Algorithms can also be used to route data to data centers where electricity is less expensive. Researchers from MIT, Carnegie Mellon University, and Akamai have tested an energy allocation algorithm that successfully routes traffic to the location with the cheapest energy costs. The researchers project up to a 40 percent savings on energy costs if their proposed algorithm were to be deployed. However, this approach does not actually reduce the amount of energy being used; it reduces only the cost to the company using it. Nonetheless, a similar strategy could be used to direct traffic to rely on energy that is produced in a more environmentally friendly or efficient way. A similar approach has also been used to cut energy usage by routing traffic away from data centers experiencing warm weather; this allows computers to be shut down to avoid using air conditioning.

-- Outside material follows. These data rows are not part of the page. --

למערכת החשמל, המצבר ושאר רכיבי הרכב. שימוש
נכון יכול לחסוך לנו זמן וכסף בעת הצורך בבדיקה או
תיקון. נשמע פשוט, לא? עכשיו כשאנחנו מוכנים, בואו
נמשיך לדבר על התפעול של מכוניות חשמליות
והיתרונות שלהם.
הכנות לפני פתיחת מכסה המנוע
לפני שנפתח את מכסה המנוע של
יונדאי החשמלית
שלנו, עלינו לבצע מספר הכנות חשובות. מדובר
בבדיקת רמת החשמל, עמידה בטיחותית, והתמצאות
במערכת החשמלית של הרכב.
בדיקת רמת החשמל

Larger server centers are sometimes located where energy and land are inexpensive and readily available. Local availability of renewable energy, climate that allows outside air to be used for cooling, or locating them where the heat they produce may be used for other purposes could be factors in green siting decisions.
Approaches to actually reduce the energy consumption of network devices by proper network/device management techniques are surveyed in. The authors grouped the approaches into 4 main strategies, namely (i) Adaptive Link Rate (ALR), (ii) Interface Proxying, (iii) Energy Aware Infrastructure, and (iv) Energy Aware Applications.
Computer virtualization refers to the abstraction of computer resources, such as the process of running two or more logical computer systems on one set of physical hardware. The concept originated with the IBM mainframe operating systems of the 1960s, but was commercialized for x86-compatible computers only in the 1990s. With virtualization, a system administrator could combine several physical systems into virtual machines on one single, powerful system, thereby unplugging the original hardware and reducing power and cooling consumption. Virtualization can assist in distributing work so that servers are either busy or put in a low-power sleep state. Several commercial companies and open-source projects now offer software packages to enable a transition to virtual computing. Intel Corporation and AMD have also built proprietary virtualization enhancements to the x86 instruction set into each of their CPU product lines, in order to facilitate virtual computing.
Terminal servers have also been used in green computing. When using the system, users at a terminal connect to a central server; all of the actual computing is done on the server, but the end user experiences the operating system on the terminal. These can be combined with thin clients, which use up to 1/8 the amount of energy of a normal workstation, resulting in a decrease of energy costs and consumption. There has been an increase in using terminal services with thin clients to create virtual labs. Examples of terminal server software include Terminal Services for Windows and the Linux Terminal Server Project (LTSP) for the Linux operating system.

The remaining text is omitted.